Keeping Families Together Improves Children’s Health Outcomes, from Borders to Communities
Before joining NICHQ as Chief Health Officer in May 2018, Elizabeth Coté, MD, MPA, spent over a decade working to improve health in vulnerable communities across the world. From rebuilding the health infrastructure of war-torn Iraq to managing the opioid epidemic in a northern Maine community, Coté’s efforts revolved around one central goal: “I want to spend my life working in communities, especially those that are most overlooked, to build health equity and create a more just world.”
Coté’s move to NICHQ reflects her continued commitment to that mission. It also reflects NICHQ’s commitment to the same values that define Coté’s career: working directly with communities to improve population health and health equity so that all children have an equal chance to grow and succeed.
“Every day, children across the country suffer from adverse childhood experiences that will change how their brain develops, shape their futures and threaten their health,” says Coté. “And many of these experiences are preventable. That’s the motivating part. That’s why I joined NICHQ—because NICHQ looks at children’s health in the context of their experiences and the environments they need to thrive.”
"And that’s why I want to talk about the recent crisis at the border.
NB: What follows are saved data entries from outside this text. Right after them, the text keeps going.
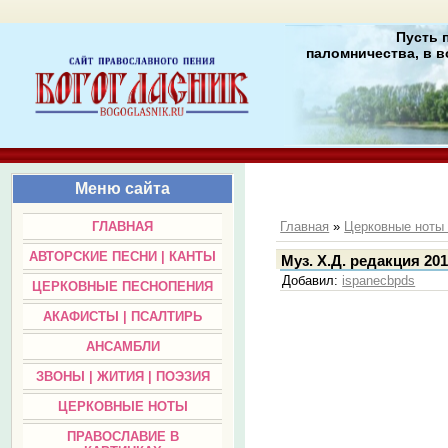
Пусть 
паломничества, в в
Меню сайта
ГЛАВНАЯ
Главная
»
Церковные нот
АВТОРСКИЕ ПЕСНИ | КАНТЫ
Муз. Х.Д. редакция 201
Добавил
:
ispanecbpds
ЦЕРКОВНЫЕ ПЕСНОПЕНИЯ
АКАФИСТЫ | ПСАЛТИРЬ
АНСАМБЛИ
ЗВОНЫ | ЖИТИЯ | ПОЭЗИЯ
ЦЕРКОВНЫЕ НОТЫ
ПРАВОСЛАВИЕ В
This crisis changed the course of thousands of children's lives, touched many of us, and brought us together as a nation around a fundamental belief that unnecessary separation from parents is incredibly injurious for children, regardless of place, time or circumstance.”
To illustrate her point, Coté takes a step back, to January 14, 2010, two days after one of the most devastating earthquakes in decades struck the country of Haiti, killing over 300,000 victims and leaving millions more homeless. On that day, Coté got off a plane in the Dominican Republic and traveled to devastated Haiti, joining countless other aid workers trying to support the desolated population.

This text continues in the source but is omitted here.